Authors: Cecile David-Weill
We learned, therefore, to be self-effacing. A lesson in tactfulness for which I am grateful to my parents, although it condemned my sister and me to watch others take bold advantage of the opportunities of life, whereas in our chosen professions, we sit on the sidelines, interpreting their language or unconscious minds. With that same reserve, we have both conformed to the images assigned to us since childhood, Marie as the pretty girl who picked a career in which her beauty works wonders, even though she could have gone into academia, astrophysics, or banking, and I as the smart girl who decided on a profession in which I can use my mind without being put on display.
Still, L’Agapanthe did bond us together, my sister and I, as soon as Nanny began going on her own vacations instead of accompanying us there.
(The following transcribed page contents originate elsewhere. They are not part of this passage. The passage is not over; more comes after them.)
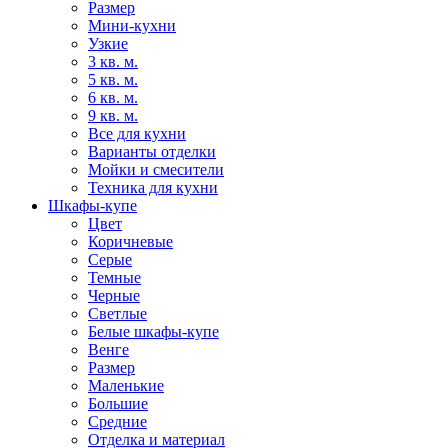
Размер
Мини-кухни
Узкие
3 кв. м.
5 кв. м.
6 кв. м.
9 кв. м.
Все для кухни
Варианты отделки
Мойки и смесители
Техника для кухни
Шкафы-купе
Цвет
Коричневые
Серые
Темные
Черные
Светлые
Белые шкафы-купе
Венге
Размер
Маленькие
Большие
Средние
Отделка и материал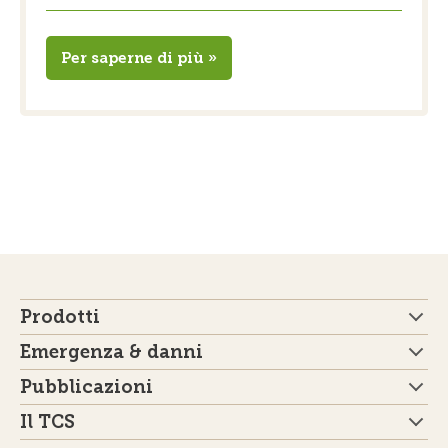
Per saperne di più »
Prodotti
Emergenza & danni
Pubblicazioni
Il TCS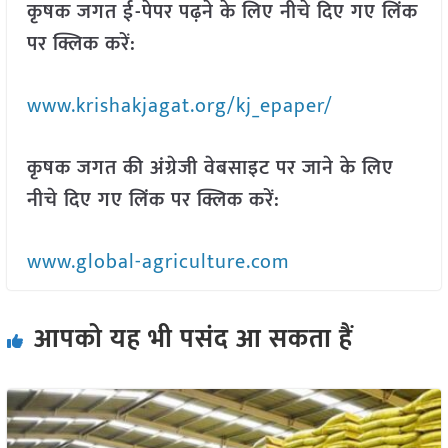
कृषक जगत ई-पेपर पढ़ने के लिए नीचे दिए गए लिंक
पर क्लिक करें:
www.krishakjagat.org/kj_epaper/
कृषक जगत की अंग्रेजी वेबसाइट पर जाने के लिए
नीचे दिए गए लिंक पर क्लिक करें:
www.global-agriculture.com
आपको यह भी पसंद आ सकता हैं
Marie and I “rubbed off
on” each other. I pushed Marie to break free of the idea that she was simply some dumb blonde, and I succeeded so well that she quickly rose to the top of her profession and set up her own agency. She no longer works as an interpreter for anyone but the President of the Republic, whom she accompanies on all his travels. And Marie in turn has helped me to find my own beauty, even though my work has always been more important to me than my appearance. I was so used to being not much to look at that I had to make a real effort to stop feeling invisible. Thanks to Marie’s guidance and assistance, though, the glances I get from men these days tell me that I’m nicely visible indeed.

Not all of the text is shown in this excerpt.